Of course, Murphy's law ensured that the server would fail at the worst possible time. Late Friday, weekends, your mom's birthday, etc... Not fun, at all.

The solution was to write a cron job to reboot every day at ~4:30AM. Stupid? Yes. But we all agreed that it sure beat the alternative (driving, kicking, sobbing).

The driver was eventually fixed by the vendor, and this "hack" became unnecessary.

Sounds familiar. I had a client once, who had to reboot one particular router every day because it stopped working after 8h uptime. So one of their employees did that every morning by logging into some server via remote desktop to click the "reboot" button. I asked why they don't use some kind of cron job to automate that task, they just said "it doesn't work that way, you have to do it manually".

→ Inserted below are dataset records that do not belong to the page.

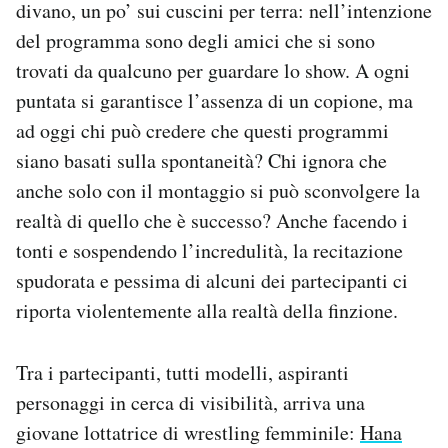
divano, un po’ sui cuscini per terra: nell’intenzione
del programma sono degli amici che si sono
trovati da qualcuno per guardare lo show. A ogni
puntata si garantisce l’assenza di un copione, ma
ad oggi chi può credere che questi programmi
siano basati sulla spontaneità? Chi ignora che
anche solo con il montaggio si può sconvolgere la
realtà di quello che è successo? Anche facendo i
tonti e sospendendo l’incredulità, la recitazione
spudorata e pessima di alcuni dei partecipanti ci
riporta violentemente alla realtà della finzione.
Tra i partecipanti, tutti modelli, aspiranti
personaggi in cerca di visibilità, arriva una
giovane lottatrice di wrestling femminile:
Hana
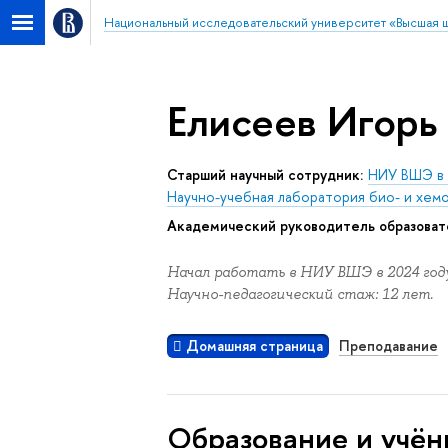
Национальный исследовательский университет «Высшая 
Елисеев Игорь
Старший научный сотрудник:
НИУ ВШЭ в 
Научно-учебная лаборатория био- и хе
Академический руководитель образоват
Начал работать в НИУ ВШЭ в 2024 году
Научно-педагогический стаж: 12 лет.
Домашняя страница
Преподавание
Oбразование и учён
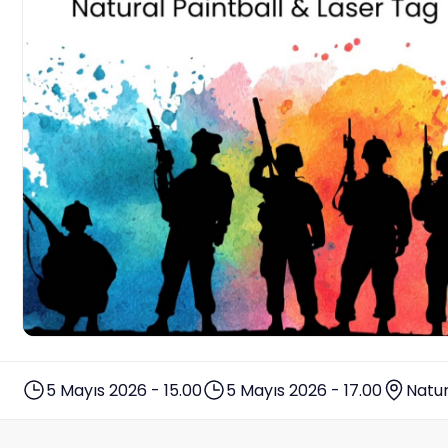
5 Mayıs 2026 - 15.00
5 Mayıs 2026 - 17.00
Natur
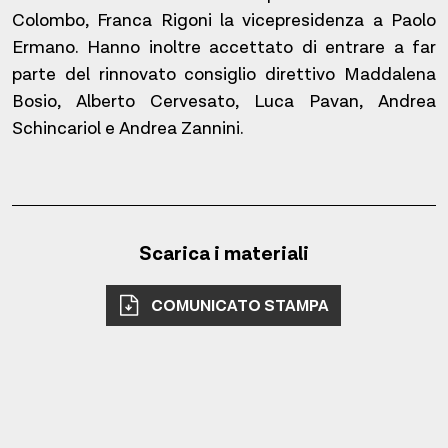
Colombo, Franca Rigoni la vicepresidenza a Paolo
Ermano. Hanno inoltre accettato di entrare a far
parte del rinnovato consiglio direttivo Maddalena
Bosio, Alberto Cervesato, Luca Pavan, Andrea
Schincariol e Andrea Zannini.
Scarica i materiali
COMUNICATO STAMPA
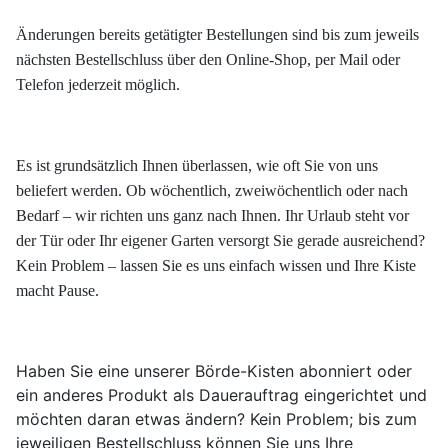
Änderungen bereits getätigter Bestellungen sind bis zum jeweils
nächsten Bestellschluss über den Online-Shop, per Mail oder
Telefon jederzeit möglich.
Es ist grundsätzlich Ihnen überlassen, wie oft Sie von uns
beliefert werden. Ob wöchentlich, zweiwöchentlich oder nach
Bedarf – wir richten uns ganz nach Ihnen. Ihr Urlaub steht vor
der Tür oder Ihr eigener Garten versorgt Sie gerade ausreichend?
Kein Problem – lassen Sie es uns einfach wissen und Ihre Kiste
macht Pause.
Haben Sie eine unserer Börde-Kisten abonniert oder
ein anderes Produkt als Dauerauftrag eingerichtet und
möchten daran etwas ändern? Kein Problem; bis zum
jeweiligen Bestellschluss können Sie uns Ihre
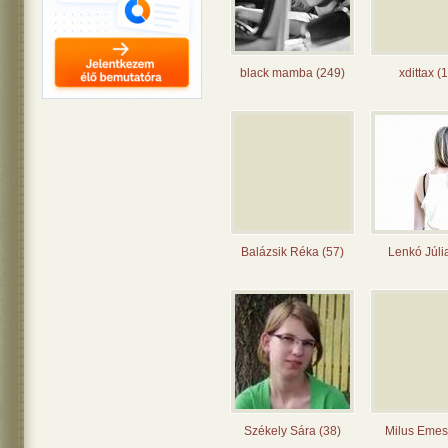
black mamba (249)
xdittax (
Balázsik Réka (57)
Lenkó Júli
Székely Sára (38)
Milus Emes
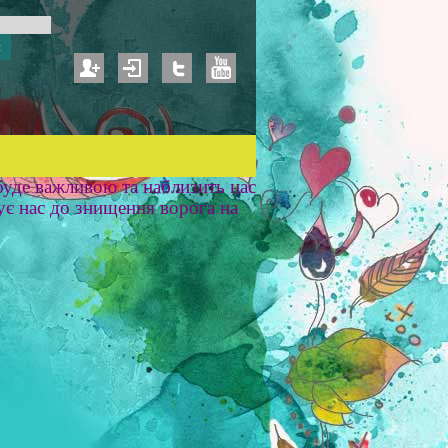
уде важливою та наблизить нас
ує нас до знищення ворога на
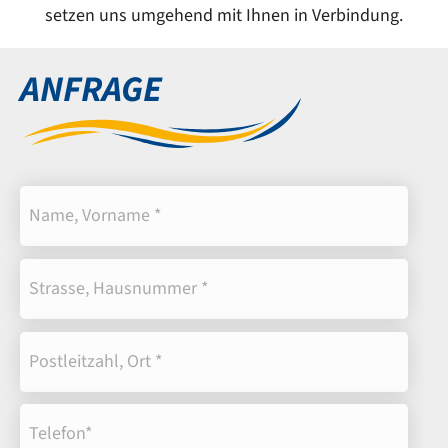
setzen uns umgehend mit Ihnen in Verbindung.
ANFRAGE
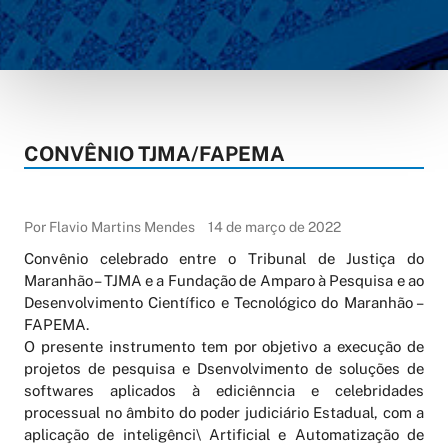
CONVÊNIO TJMA/FAPEMA
Por Flavio Martins Mendes
14 de março de 2022
Convênio celebrado entre o Tribunal de Justiça do
Maranhão – TJMA e a Fundação de Amparo à Pesquisa e ao
Desenvolvimento Científico e Tecnológico do Maranhão –
FAPEMA.
O presente instrumento tem por objetivo a execução de
projetos de pesquisa e Dsenvolvimento de soluções de
softwares aplicados à ediciênncia e celebridades
processual no âmbito do poder judiciário Estadual, com a
aplicação de inteligênci\ Artificial e Automatização de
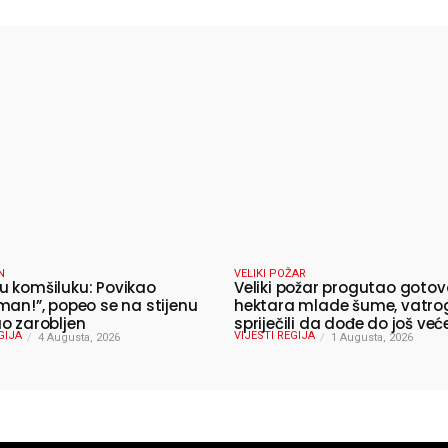
N
VELIKI POŽAR
 komšiluku: Povikao
Veliki požar progutao gotov
man!”, popeo se na stijenu
hektara mlade šume, vatro
o zarobljen
spriječili da dođe do još već
GIJA
VIJESTI REGIJA
4 Augusta, 2026
katastrofe
1 Augusta, 2026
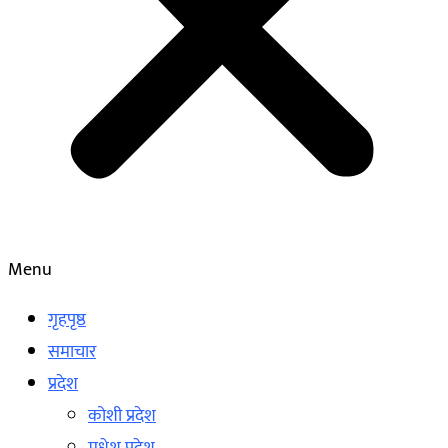
Menu
गृहपृष्ठ
समाचार
प्रदेश
कोशी प्रदेश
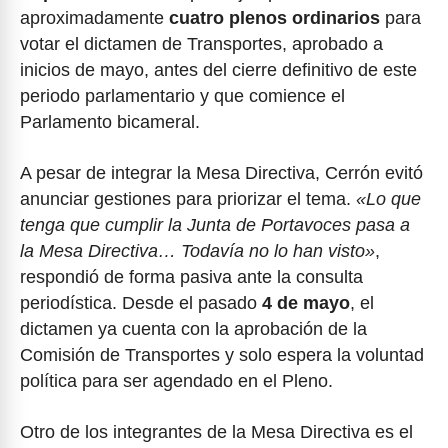
aproximadamente
cuatro plenos ordinarios
para
votar el dictamen de Transportes, aprobado a
inicios de mayo, antes del cierre definitivo de este
periodo parlamentario y que comience el
Parlamento bicameral.
A pesar de integrar la Mesa Directiva, Cerrón evitó
anunciar gestiones para priorizar el tema.
«Lo que
tenga que cumplir la Junta de Portavoces pasa a
la Mesa Directiva… Todavía no lo han visto»
,
respondió de forma pasiva ante la consulta
periodística. Desde el pasado
4 de mayo
, el
dictamen ya cuenta con la aprobación de la
Comisión de Transportes y solo espera la voluntad
política para ser agendado en el Pleno.
Otro de los integrantes de la Mesa Directiva es el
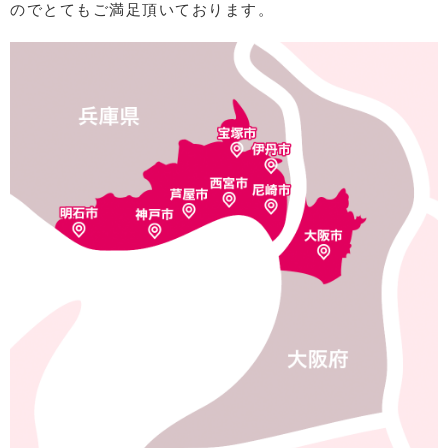
のでとてもご満⾜頂いております。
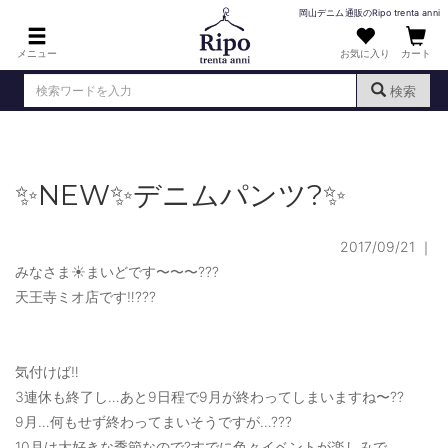
岡山デニム通販のRipo trenta anni
メニュー
お気に入り
カート
検索
ログイン
新規会員登録
（
）
✨NEW✨デニムパンツ?✨
MENS : メンズ
DENIM : デニム
2017/09/21
｜
PANTS : パンツ
みなさま☀️まいどです〜〜〜???
天王寺ミオ店です‼️???
TOPS : トップス
T-SHIRT : Tシャツ
気付けば‼️
KNIT : ニット
3連休も終了し…あと9日程で9月が終わってしまいますね〜??
9月…何もせず終わってまいそうですが…???
SHIRT : シャツ
10月は大好きな季節なので?すでに色々イベントが楽しみで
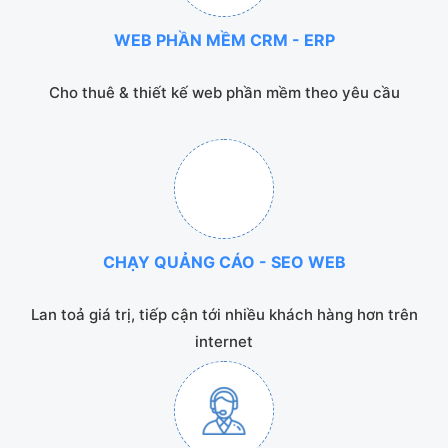
WEB PHẦN MỀM CRM - ERP
Cho thuê & thiết kế web phần mềm theo yêu cầu
CHẠY QUẢNG CÁO - SEO WEB
Lan toả giá trị, tiếp cận tới nhiều khách hàng hơn trên
internet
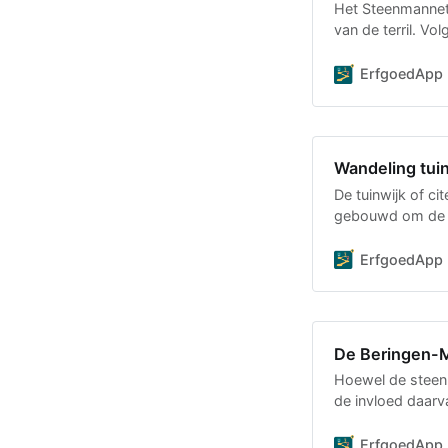
Het Steenmannetj
van de terril. Vo
oude steenkoolbe
ErfgoedApp
Wandeling tuin
De tuinwijk of ci
gebouwd om de mi
wandeling vertelt
ErfgoedApp
De Beringen-M
Hoewel de steenko
de invloed daarv
economische e
ErfgoedApp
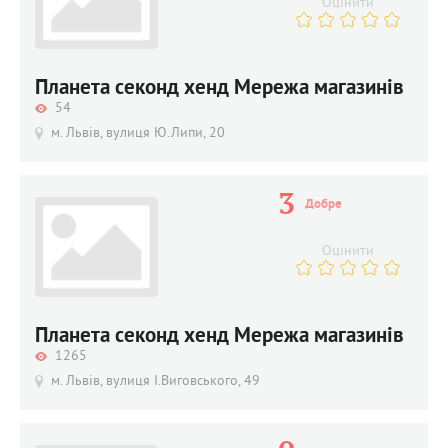
Оцінити
Планета секонд хенд Мережа магазинів
54
м. Львів, вулиця Ю.Липи, 20
3
Добре
Оцінити
Планета секонд хенд Мережа магазинів
1265
м. Львів, вулиця І.Виговського, 49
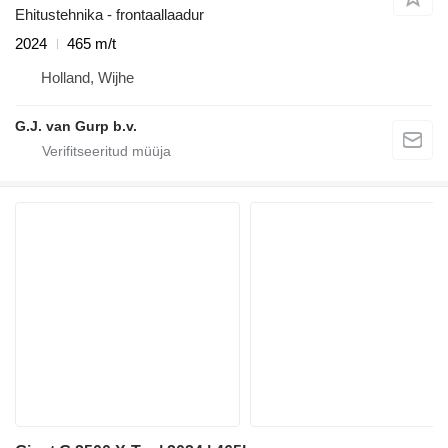
Ehitustehnika - frontaallaadur
2024
465 m/t
Holland, Wijhe
G.J. van Gurp b.v.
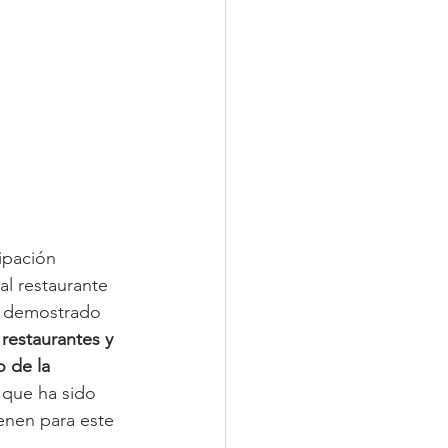
ipación 
al restaurante 
a demostrado 
restaurantes y 
 de la 
 que ha sido 
enen para este 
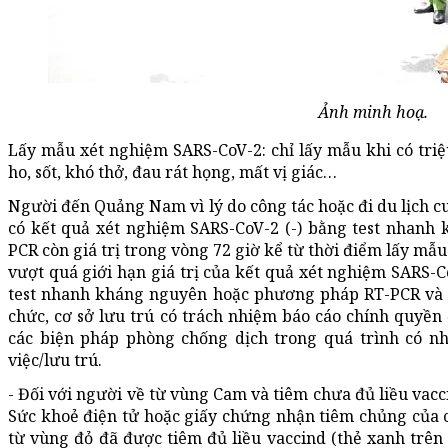
Ảnh minh hoạ.
Lấy mẫu xét nghiệm SARS-CoV-2: chỉ lấy mẫu khi có tri
ho, sốt, khó thở, đau rát họng, mất vị giác…
Người đến Quảng Nam vì lý do công tác hoặc đi du lịch c
có kết quả xét nghiệm SARS-CoV-2 (-) bằng test nhan
PCR còn giá trị trong vòng 72 giờ kể từ thời điểm lấy mẫ
vượt quá giới hạn giá trị của kết quả xét nghiệm SARS-C
test nhanh kháng nguyên hoặc phương pháp RT-PCR và tự
chức, cơ sở lưu trú có trách nhiệm báo cáo chính quyền
các biện pháp phòng chống dịch trong quá trình có 
việc/lưu trú.
- Đối với người về từ vùng Cam và tiêm chưa đủ liều vac
Sức khoẻ điện tử hoặc giấy chứng nhận tiêm chủng của 
từ vùng đỏ đã được tiêm đủ liều vaccind (thẻ xanh trên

Some people are anti-automation.

I am an economist, turned into "data scientist" since I've learned to program in the past 5 years (hate that name...).

At a macro consultancy firm I worked, everybody lost it when I suggested that we moved our manually downloaded data from a bunch of excel spreadsheets to a proper database (28 years of macroeconomic data) so that we could programatically extract data for online reports we sent/hosted. They said I was being lazy...

I hope you took that as a compliment. Laziness is a virtue in programming, according to Larry Wall: http://threevirtues.com/

I had a fun issue for about 6 months with a Cable (DOCSIS 3.0) modem I'd purchased. A Motorola/Arris Surfboard 6183

The modem would randomly seem to keel over with some unknown fault. Causing my internet speed to drop from 300Mbps down to 0.25Mbps, ping to Google.com for instance would then spike from 5ms to 1900ms (or more)

Curiously the upload speed would stay pegged at 30Mbps however!

After a few days of this happening, I picked up a Chinese "Smart Switch" that ran OpenWRT, and set up a small shell script to simply ping Google.com, then cycle the modem if the average ping results exceeded a certain threshold (I think 100ms?)

It would also record the exact date and time and log that, so I could try and correlate the issue. Unfortunately it seemed to be utterly random, without any rhyme or reason.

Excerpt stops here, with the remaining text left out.